Observability — Metrics, Logs, Traces, Alerts¶
How every MCP service and every Portainer stack's container is monitored,
built on the existing LGTM stack (services/lgtm/).
Topology¶
┌──────────── Prometheus (15s) ──────────┐
node-exporter ─────┤ hosts (global, every node) │
cAdvisor ──────────┤ containers (global, every container) │── rules.yml ─► Alertmanager ─► Mattermost
MCP /metrics ──────┤ mcp-fleet (file-SD, 52 targets) │
blackbox /health ──┤ blackbox-mcp (synthetic probe) │
└────────────────┬───────────────────────┘
▼
promtail (docker SD) ─► Loki Grafana (grafana.arpa, Keycloak OIDC)
app traces ─► Tempo + Langfuse provisioned datasources + dashboards
| Signal | Collector | Store | Notes |
|---|---|---|---|
| Host metrics | node-exporter (global) | Prometheus | CPU/mem/disk/net per node |
| Container metrics | cAdvisor (global) | Prometheus | per-container, labelled com.docker.stack.namespace |
| MCP app metrics | each MCP GET /metrics |
Prometheus | per-tool count/latency/error (CONCEPT:OS-5.23) |
| Synthetic health | blackbox-exporter | Prometheus | GET /health per MCP |
| Logs | promtail (docker SD) | Loki | container stdout/stderr, labelled stack/service |
| Traces | OTEL | Tempo + Langfuse | Langfuse for LLM traces |
Per-MCP metrics (one change, whole fleet)¶
create_mcp_server mounts an unauthenticated GET /metrics and a
ToolMetricsMiddleware recording, per server:
agent_utilities_mcp_tool_calls_total{tool,outcome}agent_utilities_mcp_tool_duration_seconds_bucket{tool}(histogram)agent_utilities_mcp_tool_in_flight
These are the server-side complement to the multiplexer's agent_utilities_mcp_child_*
metrics.
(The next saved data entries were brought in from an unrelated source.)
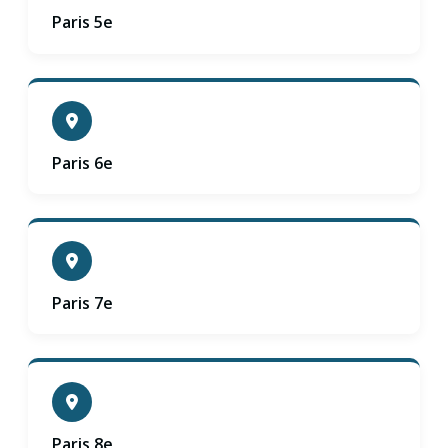
Paris 5e
Paris 6e
Paris 7e
Paris 8e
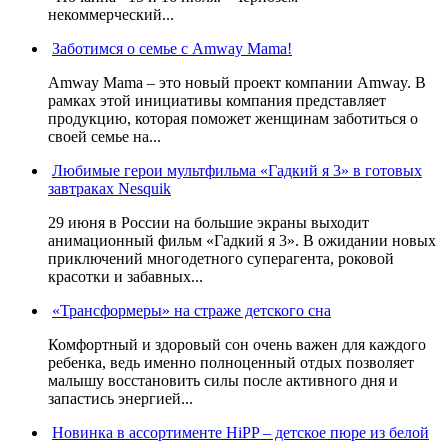
некоммерческий...
Заботимся о семье с Amway Mama!
Amway Mama – это новый проект компании Amway. В
рамках этой инициативы компания представляет
продукцию, которая поможет женщинам заботиться о
своей семье на...
Любимые герои мультфильма «Гадкий я 3» в готовых
завтраках Nesquik
29 июня в России на большие экраны выходит
анимационный фильм «Гадкий я 3». В ожидании новых
приключений многодетного суперагента, роковой
красотки и забавных...
«Трансформеры» на страже детского сна
Комфортный и здоровый сон очень важен для каждого
ребенка, ведь именно полноценный отдых позволяет
малышу восстановить силы после активного дня и
запастись энергией...
Новинка в ассортименте HiPP – детское пюре из белой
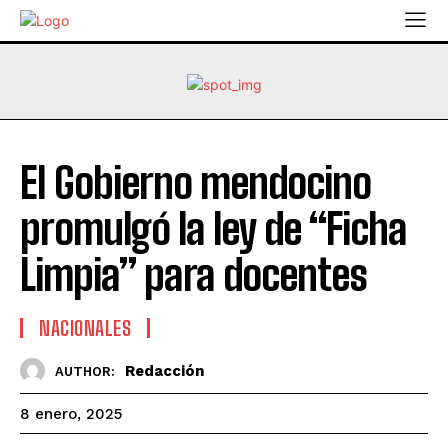
El Gobierno mendocino
promulgó la ley de “Ficha
Limpia” para docentes
NACIONALES
Redacción
AUTHOR:
8 enero, 2025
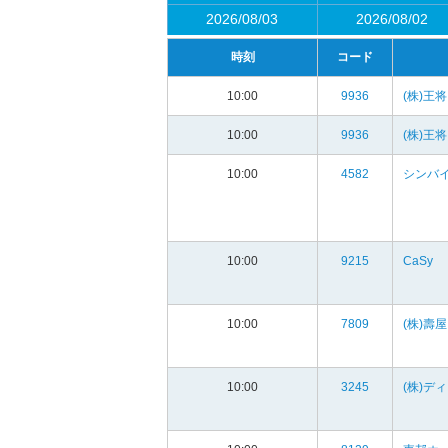
2026/08/03
2026/08/02
時刻
コード
10:00
9936
(株)王
10:00
9936
(株)王
10:00
4582
シンバイ
10:00
9215
CaSy
10:00
7809
(株)壽屋
10:00
3245
(株)デ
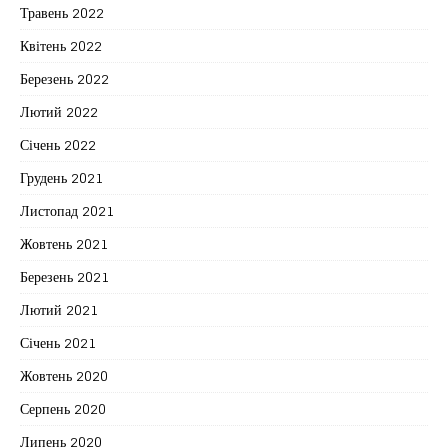
Травень 2022
Квітень 2022
Березень 2022
Лютий 2022
Січень 2022
Грудень 2021
Листопад 2021
Жовтень 2021
Березень 2021
Лютий 2021
Січень 2021
Жовтень 2020
Серпень 2020
Липень 2020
All metrics no-op without the optional metrics extra.
Scrape coverage (auto-maintained)¶
scripts/gen_prometheus_mcp_targets.py reads deploy/mcp-fleet.registry.yml and
writes services/lgtm/targets/mcp-fleet.json — one target per MCP at
<stack>_<service>:8000 with stack/service labels. Two Prometheus jobs reuse
that file-SD: mcp-fleet (scrape /metrics) and blackbox-mcp (rewrite each
target into a /health probe). Re-run the generator on fleet change.
Dashboards (provisioned as code)¶
scripts/gen_grafana_dashboards.py emits three dashboards into
services/lgtm/grafana/provisioning/dashboards/json/:
- MCP Fleet Overview — every stack up/probe/req/error/p95 + per-stack container CPU/mem (the "all Portainer stacks" view).
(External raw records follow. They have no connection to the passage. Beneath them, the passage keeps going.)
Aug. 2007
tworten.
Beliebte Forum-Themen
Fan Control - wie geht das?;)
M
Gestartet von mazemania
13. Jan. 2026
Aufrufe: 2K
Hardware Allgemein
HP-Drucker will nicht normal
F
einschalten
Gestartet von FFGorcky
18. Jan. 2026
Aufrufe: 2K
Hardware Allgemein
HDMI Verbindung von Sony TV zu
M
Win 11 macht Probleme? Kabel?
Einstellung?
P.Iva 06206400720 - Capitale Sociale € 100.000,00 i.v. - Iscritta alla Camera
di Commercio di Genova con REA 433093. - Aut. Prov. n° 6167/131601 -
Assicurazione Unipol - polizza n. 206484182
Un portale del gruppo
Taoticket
- MCP Per-Service — templated by
$stack: tool rate/latency/errors, in-flight, container CPU/mem, and a Loki logs panel. - Host & Infra — node-exporter CPU/mem/disk per host.
Datasources (Prometheus/Loki/Tempo) are provisioned in
grafana/provisioning/datasources/.
Alerts¶
services/lgtm/rules.yml groups (→ Alertmanager → Mattermost):
- infra-availability —
InstanceDown(non-MCP jobs). - mcp-fleet —
McpServiceDown,McpProbeFailed,McpHighToolErrorRate,McpHighToolLatencyP95,McpChildBreakerOpen. - containers —
ContainerOOMKilled,ContainerHighMemory,ContainerRestarting. - hosts —
HostHighCpu,HostHighMemory,HostLowDisk.
What lights up when¶
The config is in git; activation is two deploys:
- Redeploy the LGTM stack → the new jobs, blackbox, promtail, dashboards and rules go live.
- Rebuild the agent-utilities image (or mount its source) → MCP
/metricsstarts returning data; until thenmcp-fleettargets read "down" (theMcpServiceDownrule has a 10-minute fuse to stay quiet during the rollout).